Passion Pit's synth-pop rebels put guitars aside

Like a lot of skinny white guys, Passion Pit's Ian Hultquist spent his teenage years obsessing over the guitar. So how did someone who grew up worshipping Wilco end up pushing buttons in a neo–New Romantic synth-pop quintet?

“I'm not sure how it happened, actually,” says Hultquist, reached on the road near St. Louis. “When I first approached [Passion Pit frontman] Mike [Angelakos] about putting together a band to play his songs, I never thought I'd end up playing keyboards for the next two years.”

Passion Pit began as Angelakos's solo project, principally an outlet for songs he'd recorded as a gift to his girlfriend. He met Hultquist, along with three other future bandmates, at Boston's Berklee College of Music. For five music majors with tastes ranging from Randy Newman (that's Angelakos) to thrash-metal (keyboardist Ayad Al Adhamy), being in a happy-making synth-pop group was, in some respects, a rebellious act.

“Personally, I was getting tired of playing and hearing guitars,” recalls Hultquist. “Especially in Boston, there's a lot of amazing bands out there, but there's also a ton of bands that are, like, semi-indie and semi–heavy rock and you just kind of drown in it. In the past two years, it seems like there's been hundreds of new bands showing up that are mainly keyboard-oriented. Now I'm just waiting for them all to switch back to guitars.”

While they await Passion Pit's inevitable back-to-roots phase, fans can make do with the fivesome's charged-up debut album, Manners, which marries fluorescent machine-made melodies to Angelakos's wildly expressive falsetto. “Sleepyhead” is the band's signature song, its corkscrewing synth blasts and grainy vocal samples establishing an atmosphere of competing emotions; on the dance floor, the track is an ecstasy bomb, but heard through headphones, it seems designed to push you to tears.

As songwriter and singer, the charismatic Angelakos is the quintet's focal point, but his mates have nurtured active creative lives outside his shadow. Drummer Nate Donmoyer deejays and produces techno under the Shuttle moniker, while Hultquist has begun a project called Aislyn, a meditative yin to Passion Pit's frenzied yang. Featuring Hultquist on beats and electronics, and his girlfriend Sofia Degli Alessandri on vocals, Aislyn is a subdued Twitter-generation update of '90s-era guy-girl electronic-pop—like a kinder, gentler version of Portishead.

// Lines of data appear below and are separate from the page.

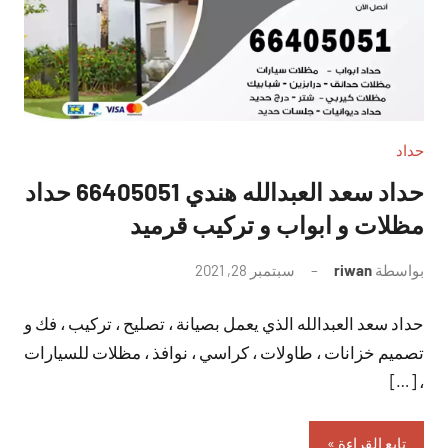
حداد
حداد سعد العبدالله هندي 66405051 حداد
مظلات و ابواب و تركيب قرميد
بواسطة
riwan
سبتمبر 28, 2021
لا
توجد
حداد سعد العبدالله الذي يعمل بصيانة ، تصليح ، تركيب ، فك و
تعليقات
تصميم خزانات ، طاولات ، كراسي ، نوافذ ، مظلات للسيارات
، […]
تابع القراءة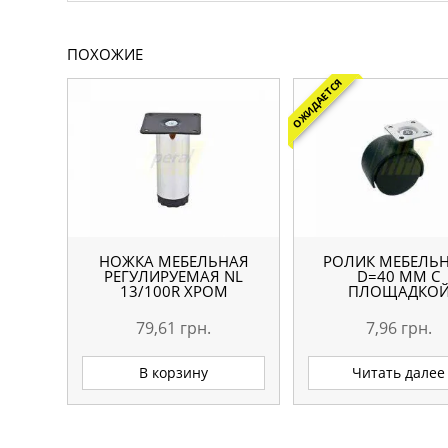
ПОХОЖИЕ
ОЖИДАЕТСЯ
НОЖКА МЕБЕЛЬНАЯ
РОЛИК МЕБЕЛЬ
РЕГУЛИРУЕМАЯ NL
D=40 ММ С
13/100R ХРОМ
ПЛОЩАДКО
79,61
грн.
7,96
грн.
В корзину
Читать далее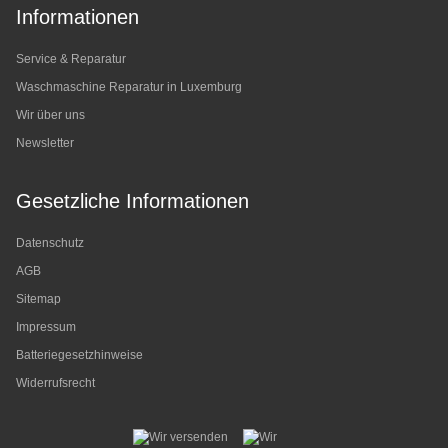
Informationen
Service & Reparatur
Waschmaschine Reparatur in Luxemburg
Wir über uns
Newsletter
Gesetzliche Informationen
Datenschutz
AGB
Sitemap
Impressum
Batteriegesetzhinweise
Widerrufsrecht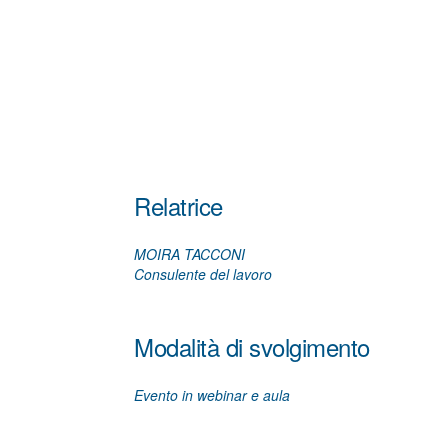
Relatrice
MOIRA TACCONI
Consulente del lavoro
Modalità di svolgimento
Evento in webinar e aula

The producer says he hopes to bring an Aislyn EP to market by early next year, but in the meantime, he's touring with Passion Pit, which is soon heading back to Europe for the fourth time this year. “You're out there with four of your good friends, who are like brothers to you, and you hate them and love them at the same time,” he says. “It's like having a constant headache that you still somehow enjoy. It's funny that way.”

Passion Pit plays Venue on Saturday (October 10).